Brexit Butterflies

26 May 2017

So far this week in the historical detachment of the UK from the European Union (do try to keep up…we’ve already had one referendum based on universal ignorance of the facts):

Former Conservative party treasurer Michael Spencer has denounced efforts by some EU countries to strip London of key financial services after Brexit. Speaking to BBC Radio 4's Today programme, he said: "Damaging London, in my opinion, will also damage Europe and I think it is in the interests, certainly of the UK but certainly of the EU as well, to make sure that London's capability as a global financial centre remains properly intact and undamaged".

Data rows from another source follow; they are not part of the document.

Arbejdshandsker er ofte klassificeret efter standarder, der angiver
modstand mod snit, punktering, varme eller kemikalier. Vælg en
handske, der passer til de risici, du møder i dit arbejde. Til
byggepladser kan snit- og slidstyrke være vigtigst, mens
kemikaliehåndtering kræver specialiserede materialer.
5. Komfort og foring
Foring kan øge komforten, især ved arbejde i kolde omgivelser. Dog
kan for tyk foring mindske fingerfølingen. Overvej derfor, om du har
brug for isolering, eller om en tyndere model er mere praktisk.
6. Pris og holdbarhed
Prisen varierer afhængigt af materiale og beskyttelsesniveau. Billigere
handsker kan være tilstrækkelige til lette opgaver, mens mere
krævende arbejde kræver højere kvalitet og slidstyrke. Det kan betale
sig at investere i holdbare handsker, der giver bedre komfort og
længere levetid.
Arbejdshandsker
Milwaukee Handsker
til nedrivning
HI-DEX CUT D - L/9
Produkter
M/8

Concerns over Brexit could lead to Britain losing the top spot for Foreign Direct Investment in Europe, according to a recent survey which  found that 31% of investors expect the UK's attractiveness for FDI to decline over the next three years, with 9% of respondents saying Britain's withdrawal from the EU would cause them to shift their investment plans from Britain to Europe. Mark Gregory, the chief economist at Ernest & Young, said: "The research suggests that the EU referendum vote and its aftermath may be having an influence on global perceptions of the UK's medium to long-term attractiveness. Decisions on the majority of investments made in 2016 would have been made up to three years ago, which helps to explain the UK's solid performance last year."  Before we joined what was then the European Economic Community we – and they – were worried about the impact of too much foreign direct investment, how times change…

A survey of 800 managers by the CMI has found that almost half of company managers want the next UK government to prioritise access to the single market and freedom of movement of people during the Brexit talks. Only one in five said cutting corporation tax should be a priority.  Funny how the anti-immigration lobby has hi-jacked the decision which for many was a declaration of independence from Brussels control, not a dash to block up the borders.  A European Economic Community still sounds like a good idea, unfortunately the 21st Century Politicians were just not up to it.

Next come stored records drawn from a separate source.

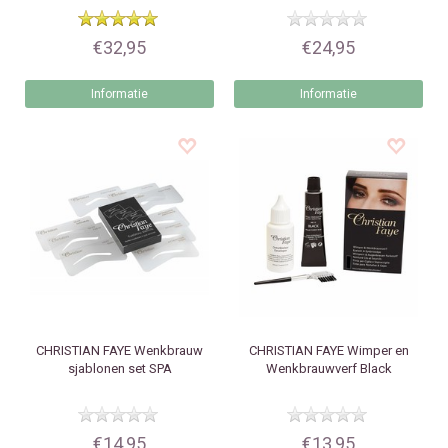
€32,95
€24,95
Informatie
Informatie
CHRISTIAN FAYE
Wenkbrauw
CHRISTIAN FAYE
Wimper en
sjablonen set SPA
Wenkbrauwverf Black
€14,95
€13,95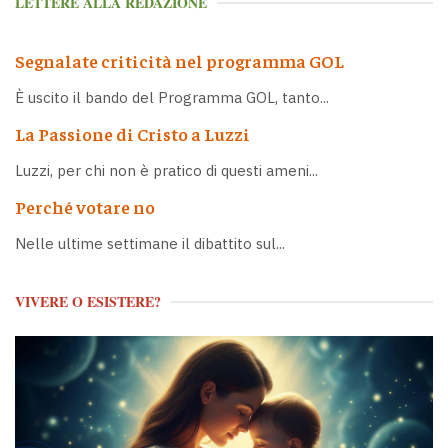
LETTERE ALLA REDAZIONE
Segnalate criticità nel programma GOL
È uscito il bando del Programma GOL, tanto...
La Passione di Cristo a Luzzi
Luzzi, per chi non è pratico di questi ameni...
Perché votare no
Nelle ultime settimane il dibattito sul...
VIVERE O ESISTERE?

The Centre for Economics and Business Research has warned that failure to strike an EU deal giving access to the single market for services would cost the UK economy £25bn to £36bn a year. Elsewhere, an article on the 25th in the Times looked at how City firms are preparing for Brexit. One firm’s Brexit tracker found that more than a quarter of the 222 firms it monitors said they would move jobs or business, a 50% increase in four months. Omar Ali, Ernest & Young’s UK financial services leader, said he does not believe the City will wither if banks depart. He said: “I am definitely not a doom monger. It is absolutely clear that no one location is emerging as the winner of business from London. Their ecosystems cannot replicate what we have here.”

Meanwhile, an article in the Financial Times on 22nd May reports that Paris is stepping up its efforts to attract financial sector activities from the UK by replicating the English law and extending non-dom tax exemptions for foreigners. Qatar is also attempting to woo the UK's financial community with the Qatar Financial Centre (QFC) highlighting the country's "compelling tax regime" and "transparent legal and regulatory environment" during a series of roadshows.22/5.  Let’s see how the World Cup goes, first.

The European Central Bank has taken time out from bashing the Greeks to counter claims by the Bank of England that a messy Brexit would harm the European economy, stating that its impact on the eurozone recovery would not be significant. However, the ECB did highlight continued fragility in government finances despite a surge in growth in the eurozone. "There are risks that euro area bond yields could increase abruptly without a simultaneous improvement in growth prospects," said the ECB in its Financial Stability Review. The ECB specifically warns of a "snowball effect" in Italy and Portugal. Writing in The Daily Telegraph, Ambrose Evans-Pritchard says the “Goldilocks moment for the eurozone this spring…has the life-expectancy of a Monarch butterfly.”